# Circle Y used value??



## BabyBlue77 (Jul 22, 2020)

Hi everyone I'm new here and just really need some help deciding whether or not to buy a used circle Y that I am looking at. 

It's a Flex-Lite by circle Y trail saddle. Brand new condition only a few rides on it. She was asking 1,200 I offered her $650 and she said she would accept the offer! This a good deal? Not a good deal? And are the flex-lites good? It's medium bars.
Thank you so much in advance!!


----------



## ChieTheRider (May 3, 2017)

I'd say it's a good deal especially since you offered almost half and she said she'd accept it. Where are you buying it from? Online? It seems slightly odd that they'd accept an offer so far away from the asking price.


----------



## BabyBlue77 (Jul 22, 2020)

Buying from Facebook marketplace I will be meeting her in person to make sure the saddle fits my horse cuz I'm not sure about medium bars.
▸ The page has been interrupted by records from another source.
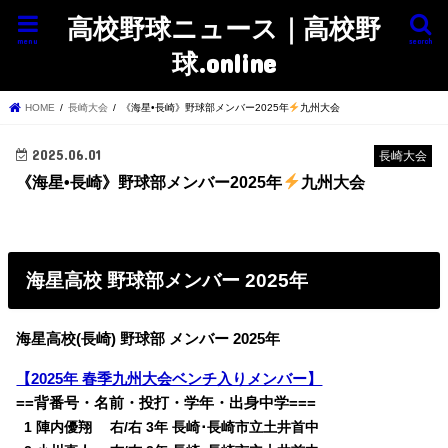
高校野球ニュース｜高校野
menu
search
球.online
HOME
長崎大会
《海星•長崎》野球部メンバー2025年
九州大会
2025.06.01
長崎大会
《海星•長崎》野球部メンバー2025年
九州大会
海星高校 野球部メンバー 2025年
海星高校(長崎) 野球部 メンバー 2025年
【2025年 春季九州大会ベンチ入りメンバー】
==背番号・名前・投打・学年・出身中学===
0
1 陣内優翔 右/右 3年 長崎･長崎市立土井首中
I have mutual friends with her on Facebook as well we live close to each other. I think she's just ready to get rid of all her horse stuff🤷


----------



## ClearDonkey (Nov 27, 2016)

I'm suspicious as well - saddles to depreciate immediately after being taken out of a tack shop's doors, but it is odd she accepted such a low offer. If you are buying it in person, make sure to check out the tree, and even stolen item ads online.

If you are buying it online, PayPal Goods & Services, and be prepared to have $650 held by PayPal if you have to dispute the charge if it turns out to be a scam.

I wish everyone could be trusted, but tack scams are way more common that one would think, especially online.


----------



## horselovinguy (Oct 1, 2013)

From what I know of the saddles, you may pay that amount to purchase new...
Walk out the door and it is worth half...
Ride in it some and worth less...
Truth about most saddles bought new is they are overinflated in price paid.
The seller was trying to sell that saddle for what she paid for it new...that is about all they cost during the time she bought it I bet.

The tag says Park & Trail, a very popular model but been discontinued for many, many years.
You can still have one made "custom" since Circle Y owns every piece of that saddle construction with patents...
I don't know much about the flex tree saddles as far as values...
Most used Park & Trail model saddles are asking price around $600...what is the actual sold price I have no idea about.
I would think what you are paying is about average, not stealing it but not getting taken either.
The stirrups are scuffed enough this saddle was ridden in but not abused and the seat has some wear marks too where thigh sat against the saddle fender skirting.
The saddle fleece looks a bit packed cause I know what mine looked like when it was new..

Make sure that tree is true, not racked or twisted...how you are going to do that on a flex-tree I don't know.
Otherwise the saddle looks in nice condition and taken care of.
If you are happy with it, it fits your horse well, horse is comfortable, you are comfortable then head on down the trail and be happy with your purchase.
The serial number on that saddle plate will tell you everything you need to know about that saddle...use Circle Y's website to decipher all the particulars or hopefully the seller still has the paperwork that comes with the new saddle. Depending upon age it might still have some warranty from the factory covering it.

Enjoy your saddle.
:runninghorse2:...


----------